The official implementation of DaLGM, a depth-aware extension of the Large Multi-View Gaussian Model (LGM) for feed-forward 3D object reconstruction. Given 9 input views, the model predicts a 3D Gaussian Splatting (3DGS) representation and renders high-quality novel views while improving geometric fidelity and training efficiency through depth supervision and Gaussian pruning.
The pipeline takes multi-view RGB images of an object as input, predicts a set of 3D Gaussians via a UNet, and renders novel views using a differentiable Gaussian rasterizer. Key extensions over the original LGM include:
- Adaptive input views — input views are sampled randomly from fixed azimuth bands during training, improving robustness
- Pixel-aligned Gaussians — each Gaussian is placed along a camera ray at a learned depth, giving better geometric grounding and direct depth map extraction
- Depth supervision — pixel-aligned depth is supervised against ground-truth depth maps using L1/L2/Huber/BerHu losses with depth-aware RANKING loss
- Gaussian pruning — voxel-grid clustering removes duplicate/low-opacity Gaussians before rendering
Recommend for reproduciblity:
- CUDA version: 13.0 (we have tested with CUDA 13.0, others may work but not verified)

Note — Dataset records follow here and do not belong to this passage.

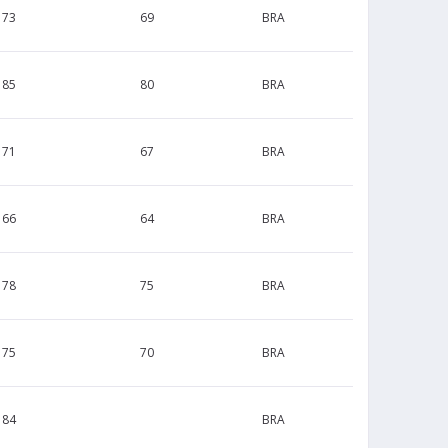
173
69
BRA
185
80
BRA
171
67
BRA
166
64
BRA
178
75
BRA
175
70
BRA
184
BRA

- GPU type: NVIDIA RTX5880Ada
- Num GPUs: 2
- Min available space: 190 GB
Clone the repository:
git clone https://github.com/Lhhiep-maxcode/DaLGM.git
cd DaLGMCreate and activate a Conda environment:
conda create -n dalgm python=3.12 -y
conda activate dalgmInstall all dependencies (replace 13.0 with your CUDA version, e.g., 12.8). Currently, the installation script has been verified to work with CUDA 13.0.

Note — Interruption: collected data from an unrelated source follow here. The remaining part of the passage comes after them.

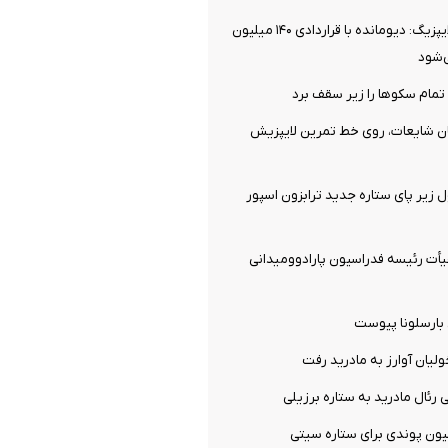
توافق نهایی با لایپزیگ: دیومانده با قراردادی ۱۴۰ میلیون
‌شود
تمام سکوها را زیر سقف برد
ان شایعات، روی خط تمرین لایپزیش
ل زیر پای ستاره جدید ترابزون اسپور
ت رئیسه فدراسیون پارادوومیدانی
 بارسلونا پیوست
ولیان آوارز به مادرید رفت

bash setup.sh 13.0This will install PyTorch, xFormers, diff-gaussian-rasterization, nvdiffrast, and all Python requirements, then download the pretrained checkpoint.

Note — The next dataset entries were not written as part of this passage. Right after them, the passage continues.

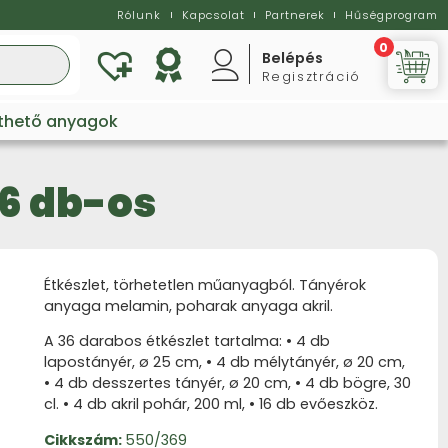
Rólunk
Kapcsolat
Partnerek
Hűségprogram
0
Belépés
Regisztráció
Vi
lthető anyagok
36 db-os
Étkészlet, törhetetlen műanyagból. Tányérok
anyaga melamin, poharak anyaga akril.
A 36 darabos étkészlet tartalma: • 4 db
lapostányér, ø 25 cm, • 4 db mélytányér, ø 20 cm,
• 4 db desszertes tányér, ø 20 cm, • 4 db bögre, 30
cl. • 4 db akril pohár, 200 ml, • 16 db evőeszköz.
Cikkszám:
550/369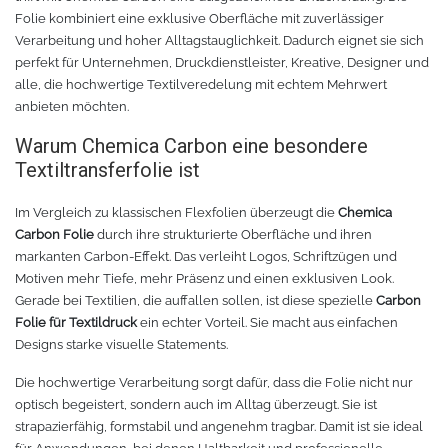
Folie kombiniert eine exklusive Oberfläche mit zuverlässiger
Verarbeitung und hoher Alltagstauglichkeit. Dadurch eignet sie sich
Tafelfolie
Trommeln
perfekt für Unternehmen, Druckdienstleister, Kreative, Designer und
alle, die hochwertige Textilveredelung mit echtem Mehrwert
Verschiedene Spezialfolien
Schaber
anbieten möchten.
Warum Chemica Carbon eine besondere
Textilfolie
Verschiedenes
Textiltransferfolie ist
Übersicht
Griffe
Im Vergleich zu klassischen Flexfolien überzeugt die
Chemica
Carbon Folie
durch ihre strukturierte Oberfläche und ihren
Chemica Firstmark
Schnellspanner
markanten Carbon-Effekt. Das verleiht Logos, Schriftzügen und
Motiven mehr Tiefe, mehr Präsenz und einen exklusiven Look.
Gerade bei Textilien, die auffallen sollen, ist diese spezielle
Carbon
Taschen und Kisten
Chemica Hotmark
Folie für Textildruck
ein echter Vorteil. Sie macht aus einfachen
Designs starke visuelle Statements.
Chemica Holograflex
Ausstattung für Taschen
Die hochwertige Verarbeitung sorgt dafür, dass die Folie nicht nur
Chemica Upperflok
Werkzeugtasche
optisch begeistert, sondern auch im Alltag überzeugt. Sie ist
strapazierfähig, formstabil und angenehm tragbar. Damit ist sie ideal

The training dataset is constructed from 10,000 objects sampled from Objaverse. We preprocess the original 3D assets into multi-view RGB images and corresponding depth maps following our rendering pipeline. After successful installation from step 1. Install dependencies, the dataset should follow the structure below:
dataset_root/
├── archive_001/
│ └── object_name/
│ ├── rgb/
│ │ ├── 000.png (elev: 0, azim: 0)
│ │ ├── 001.png (elev: 0, azim: 5.625)
| | ├── ...
│ │ └── 063.png (elev: 0, azim: 354.375)
│ │ └── 064.png (elev: 90, azim: 180)
│ └── depth/
│ ├── 000.npz
│ └── ...
000–063: Side views with 0° elevation and azimuth angles uniformly sampled from 0° to 354.375° (step size: 5.625°).064: Top-down view with 90° elevation and 180° azimuth.
Review the train.sh script and modify it if necessary. For reproducibility, you only need to update the following variables to match your local environment:
data_pathdepth1_pathwandb_project_namewandb_experiment_id(can be set toNone)wandb_experiment_namewandb_key
Optional: If you want to try with different value of threshold for proposed pruning algorithm + weight value for depth ranking loss. Try to adjust alpha_threshold, distance_threshold, scale_threshold, rot_threshold, rgb_threshold, and lambda_depth_rank.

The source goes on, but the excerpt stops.